Here’s the problem: His concern for scientific accuracy was rarely expressed in a constructive light. Most of the time it was excessive griping about how movies and TV shows don’t portray dinosaurs quite as accurately as museums and the peer-reviewed literature, or bemoaning all the “inexcusable” mistakes the public at large was making about dinosaurs. At one point he even asked the media to “leave dinosaurs alone” because he couldn’t stand the inaccuracies.
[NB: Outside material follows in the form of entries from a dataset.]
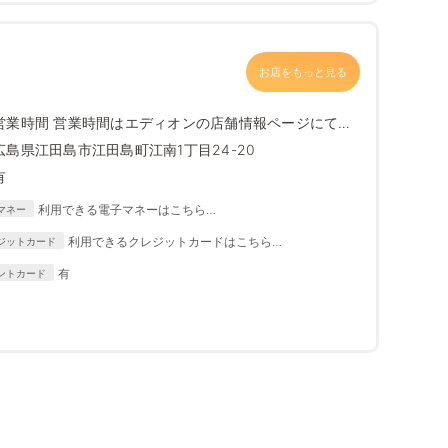
お店をもっと見る
営業時間 営業時間はエディオンの店舗情報ページにて最
新情報をご確...
広島県江田島市江田島町江南1丁目24-20
有
利用できる電子マネーはこちら
マネー
https://www.edion.com/ito/contents/special/lp/why_edion
利用できるクレジットカードはこちら
ジットカード
/content05/index.html
https://www.edion.com/ito/contents/special/lp/why_
有
ントカード
edion/content05/index.html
But that’s like asking science fiction movies to “leave space alone” because they rarely get their astrophysics right. I don’t recall Neil DeGrasse Tyson stating that we should stop making space operas. And for all their inaccuracies, Star Wars and Star Trek somehow inspired a whole generation of scientists, engineers, and astronauts.

Wait, inaccurate movies inspiring people toward science and education?! No. Freaking. Way. Imagine that! Maybe there’s a glimmer of hope for Jurassic Park to keep inspiring kids to become paleontologists, even with its featherless Velociraptors and poisonous Dilophosaurs.

Not that science isn’t important — of course it is! And I am not saying entertainers have license to throw accuracy to the wind — they should make an effort, most of the time. But entertainment has purposes besides educating people about all the minutiae of scientific accuracy. Sometimes you just get a better story by fudging a couple of details. And if it is somehow a flaw or a mistake, it’s not the end of the world (today’s date notwithstanding). It’s best to shrug it off and let it go, rather than hop onto a Smithsonian blog and sniffle at all those uneducated masses, as they make errors so tremendous and damaging, they’d be better off just leaving dinosaurs to the professionals.

I’ll listen gladly to other paleontologists, thank you, namely those who allow people to imagine and exercise a little artistic license.